Oyó como se descorrían varios cerrojos, y la puerta se abrió. Siguió a la menuda anciana hasta un diminuto salón. La casa estaba muy desordenada y olía a gato. La mujer apartó a un felino que dormitaba en el sofá y se sentó.
—Por favor, siéntese —dijo.
Pendergast tomó asiento en un sillón que estaba casi totalmente cubierto de pelos blancos de gato. Su traje negro pareció atraerlos como un imán.
—¿Le apetece un té?
—Oh, no, gracias —se apresuró a contestar Pendergast mientras sacaba una libreta de notas—. Verá, estoy recopilando información sobre la historia de mi familia y deseaba hablar con usted acerca de una pariente que estuvo en Bay Manor hace unos cuantos años.
—¿Cómo se llamaba?
—Emma Grolier.
Se hizo un largo silencio.
—¿La recuerda?
Otra larga pausa. El hervidor de agua empezó a silbar en la cocina, pero la anciana no parecía oírlo.

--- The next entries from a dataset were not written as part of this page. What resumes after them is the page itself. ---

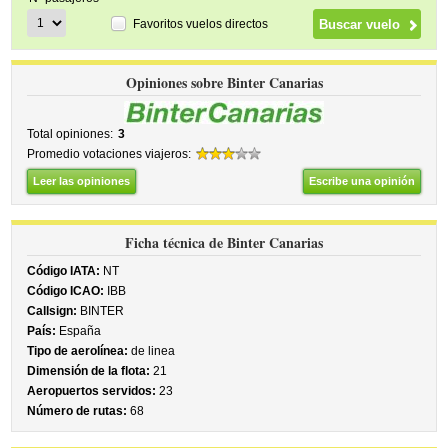
Favoritos vuelos directos
Opiniones sobre Binter Canarias
Total opiniones:
3
Promedio votaciones viajeros:
Leer las opiniones
Escribe una opinión
Ficha técnica de Binter Canarias
Código IATA:
NT
Código ICAO:
IBB
Callsign:
BINTER
País:
España
Tipo de aerolínea:
de linea
Dimensión de la flota:
21
Aeropuertos servidos:
23
Número de rutas:
68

—Permítame —dijo Pendergast al tiempo que se levantaba para apagar el fuego—. ¿Qué clase de té le apetece, señora Payson?
—Earl Grey. Sin leche.
Pendergast abrió una lata que había en la encimera, sacó una bolsita de té, la puso en una taza y vertió agua hirviendo. Acto seguido se la llevó a la anciana con una sonrisa y luego la dejó en una mesita que había cerca de ella.
—Qué amable... —dijo la mujer; ahora lo miraba con una expresión mucho más amistosa—. Tendrá que venir más a menudo.
Pendergast volvió a sentarse en el sillón con pelo de gato y cruzó una pierna sobre la otra.
—Emma Grolier —dijo la antigua enfermera—. Sí, la recuerdo bien. —Sus acuosos ojos lo miraron con renovada desconfianza—, pero dudo que le hablara bien de mí ni de nadie. ¿Qué quiere saber de ella?